*WHAT YOU WILL DO*
Begin at the first line below and copy each line exactly, ending with the line where "réflexion et d’échange" appears.

*RECORD EXCERPTS*

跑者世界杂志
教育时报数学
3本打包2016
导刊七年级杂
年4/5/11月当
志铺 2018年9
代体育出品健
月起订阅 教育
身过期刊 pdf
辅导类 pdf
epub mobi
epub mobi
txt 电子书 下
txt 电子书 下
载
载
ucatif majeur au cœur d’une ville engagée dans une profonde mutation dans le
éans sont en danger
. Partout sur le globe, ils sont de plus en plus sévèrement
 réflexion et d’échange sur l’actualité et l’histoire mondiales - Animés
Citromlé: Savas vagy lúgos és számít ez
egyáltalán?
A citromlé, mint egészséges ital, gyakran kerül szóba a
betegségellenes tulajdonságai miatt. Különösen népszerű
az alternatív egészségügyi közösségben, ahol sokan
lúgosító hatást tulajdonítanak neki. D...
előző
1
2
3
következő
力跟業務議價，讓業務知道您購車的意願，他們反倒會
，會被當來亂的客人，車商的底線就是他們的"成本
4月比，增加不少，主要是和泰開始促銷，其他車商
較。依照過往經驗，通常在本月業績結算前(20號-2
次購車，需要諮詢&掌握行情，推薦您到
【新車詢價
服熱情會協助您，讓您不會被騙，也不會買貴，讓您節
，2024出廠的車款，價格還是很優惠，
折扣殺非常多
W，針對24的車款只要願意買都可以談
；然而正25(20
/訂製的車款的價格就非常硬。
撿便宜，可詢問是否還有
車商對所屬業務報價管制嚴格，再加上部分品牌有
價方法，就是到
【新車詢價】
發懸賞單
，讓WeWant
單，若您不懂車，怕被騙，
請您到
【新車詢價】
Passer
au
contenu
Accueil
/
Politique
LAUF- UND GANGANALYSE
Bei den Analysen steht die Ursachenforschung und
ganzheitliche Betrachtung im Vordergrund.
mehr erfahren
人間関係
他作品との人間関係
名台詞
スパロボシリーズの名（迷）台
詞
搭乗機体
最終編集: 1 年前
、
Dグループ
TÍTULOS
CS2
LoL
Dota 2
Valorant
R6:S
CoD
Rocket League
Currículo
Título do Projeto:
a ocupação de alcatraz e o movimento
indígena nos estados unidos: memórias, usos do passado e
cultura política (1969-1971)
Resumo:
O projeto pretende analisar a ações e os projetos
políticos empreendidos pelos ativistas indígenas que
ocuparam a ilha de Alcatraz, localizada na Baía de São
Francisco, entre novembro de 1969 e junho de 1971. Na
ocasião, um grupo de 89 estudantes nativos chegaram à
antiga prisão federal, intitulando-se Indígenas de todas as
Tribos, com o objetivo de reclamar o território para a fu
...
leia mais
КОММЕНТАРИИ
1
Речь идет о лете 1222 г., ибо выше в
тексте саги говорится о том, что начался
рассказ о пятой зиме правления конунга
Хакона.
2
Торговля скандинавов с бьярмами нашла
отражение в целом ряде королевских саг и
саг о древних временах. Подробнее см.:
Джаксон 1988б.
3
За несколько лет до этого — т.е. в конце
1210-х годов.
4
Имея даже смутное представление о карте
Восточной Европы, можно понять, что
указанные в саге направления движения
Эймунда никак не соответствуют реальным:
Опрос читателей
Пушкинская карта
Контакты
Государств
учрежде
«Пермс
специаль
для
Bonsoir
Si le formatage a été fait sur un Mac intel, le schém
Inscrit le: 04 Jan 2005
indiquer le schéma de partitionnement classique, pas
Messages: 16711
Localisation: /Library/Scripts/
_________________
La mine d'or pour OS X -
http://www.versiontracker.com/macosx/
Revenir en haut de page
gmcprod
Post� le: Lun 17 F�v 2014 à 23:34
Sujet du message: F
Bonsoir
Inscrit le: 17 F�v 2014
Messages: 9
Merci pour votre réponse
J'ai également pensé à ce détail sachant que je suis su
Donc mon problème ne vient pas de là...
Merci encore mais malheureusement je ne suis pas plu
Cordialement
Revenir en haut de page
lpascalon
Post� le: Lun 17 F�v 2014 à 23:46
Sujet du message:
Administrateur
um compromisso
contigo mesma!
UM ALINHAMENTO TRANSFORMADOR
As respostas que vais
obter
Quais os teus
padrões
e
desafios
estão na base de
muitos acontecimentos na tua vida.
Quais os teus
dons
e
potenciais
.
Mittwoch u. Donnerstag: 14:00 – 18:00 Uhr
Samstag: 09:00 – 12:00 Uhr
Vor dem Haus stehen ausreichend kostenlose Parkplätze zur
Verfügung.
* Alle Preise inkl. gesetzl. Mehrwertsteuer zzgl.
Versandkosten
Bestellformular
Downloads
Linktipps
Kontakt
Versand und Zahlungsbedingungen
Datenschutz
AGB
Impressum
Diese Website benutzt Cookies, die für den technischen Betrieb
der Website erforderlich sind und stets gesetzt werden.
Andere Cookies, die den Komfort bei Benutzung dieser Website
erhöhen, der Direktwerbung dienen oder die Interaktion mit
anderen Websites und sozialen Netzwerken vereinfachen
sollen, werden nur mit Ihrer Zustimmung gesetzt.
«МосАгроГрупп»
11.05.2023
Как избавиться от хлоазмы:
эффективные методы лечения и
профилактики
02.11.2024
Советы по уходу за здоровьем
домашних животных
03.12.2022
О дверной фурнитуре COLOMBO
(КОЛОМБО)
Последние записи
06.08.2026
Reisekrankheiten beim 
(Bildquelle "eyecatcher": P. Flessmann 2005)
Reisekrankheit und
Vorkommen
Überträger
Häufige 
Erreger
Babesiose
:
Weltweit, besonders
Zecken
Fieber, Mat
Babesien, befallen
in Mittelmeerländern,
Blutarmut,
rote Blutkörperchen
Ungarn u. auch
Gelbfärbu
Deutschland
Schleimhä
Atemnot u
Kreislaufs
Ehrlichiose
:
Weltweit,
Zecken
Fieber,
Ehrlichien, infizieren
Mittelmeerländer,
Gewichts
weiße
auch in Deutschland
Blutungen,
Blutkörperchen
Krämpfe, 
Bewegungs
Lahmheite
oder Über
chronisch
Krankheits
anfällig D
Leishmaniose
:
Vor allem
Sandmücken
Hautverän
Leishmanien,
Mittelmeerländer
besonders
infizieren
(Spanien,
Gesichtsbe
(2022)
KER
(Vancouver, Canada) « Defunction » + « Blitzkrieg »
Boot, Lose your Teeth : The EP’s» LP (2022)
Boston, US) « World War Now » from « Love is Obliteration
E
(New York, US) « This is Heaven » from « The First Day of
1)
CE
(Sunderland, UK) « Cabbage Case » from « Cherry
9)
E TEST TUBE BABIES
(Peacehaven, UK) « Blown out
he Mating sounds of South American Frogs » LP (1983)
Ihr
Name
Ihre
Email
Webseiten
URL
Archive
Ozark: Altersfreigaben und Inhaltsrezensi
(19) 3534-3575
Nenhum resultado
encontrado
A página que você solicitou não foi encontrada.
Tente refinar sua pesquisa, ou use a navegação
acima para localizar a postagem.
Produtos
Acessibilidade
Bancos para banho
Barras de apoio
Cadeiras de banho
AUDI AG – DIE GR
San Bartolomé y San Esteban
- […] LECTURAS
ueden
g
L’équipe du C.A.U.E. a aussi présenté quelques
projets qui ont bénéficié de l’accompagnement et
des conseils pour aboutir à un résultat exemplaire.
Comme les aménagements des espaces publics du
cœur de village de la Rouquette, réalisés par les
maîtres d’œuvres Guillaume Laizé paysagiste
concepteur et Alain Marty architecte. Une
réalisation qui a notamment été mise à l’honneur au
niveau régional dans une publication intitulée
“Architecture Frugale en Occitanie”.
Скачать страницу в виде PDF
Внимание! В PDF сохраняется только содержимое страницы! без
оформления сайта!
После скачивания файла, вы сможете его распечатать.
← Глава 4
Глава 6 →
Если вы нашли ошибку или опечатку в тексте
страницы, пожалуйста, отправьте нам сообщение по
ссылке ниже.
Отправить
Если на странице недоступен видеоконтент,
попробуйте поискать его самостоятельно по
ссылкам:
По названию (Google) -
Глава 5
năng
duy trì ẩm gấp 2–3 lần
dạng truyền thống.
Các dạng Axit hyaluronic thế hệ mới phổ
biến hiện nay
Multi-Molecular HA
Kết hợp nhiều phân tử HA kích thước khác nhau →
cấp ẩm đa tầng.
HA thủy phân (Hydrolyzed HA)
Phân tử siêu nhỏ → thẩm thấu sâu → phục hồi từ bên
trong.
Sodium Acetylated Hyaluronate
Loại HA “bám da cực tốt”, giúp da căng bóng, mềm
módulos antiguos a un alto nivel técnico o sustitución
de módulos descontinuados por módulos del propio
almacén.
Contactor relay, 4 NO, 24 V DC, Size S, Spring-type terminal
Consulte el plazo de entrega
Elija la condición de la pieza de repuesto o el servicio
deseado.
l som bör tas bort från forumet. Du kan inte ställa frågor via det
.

*ANSWER TO THE PROBLEM*
跑者世界杂志
教育时报数学
3本打包2016
导刊七年级杂
年4/5/11月当
志铺 2018年9
代体育出品健
月起订阅 教育
身过期刊 pdf
辅导类 pdf
epub mobi
epub mobi
txt 电子书 下
txt 电子书 下
载
载
ucatif majeur au cœur d’une ville engagée dans une profonde mutation dans le
éans sont en danger
. Partout sur le globe, ils sont de plus en plus sévèrement
 réflexion et d’échange sur l’actualité et l’histoire mondiales - Animés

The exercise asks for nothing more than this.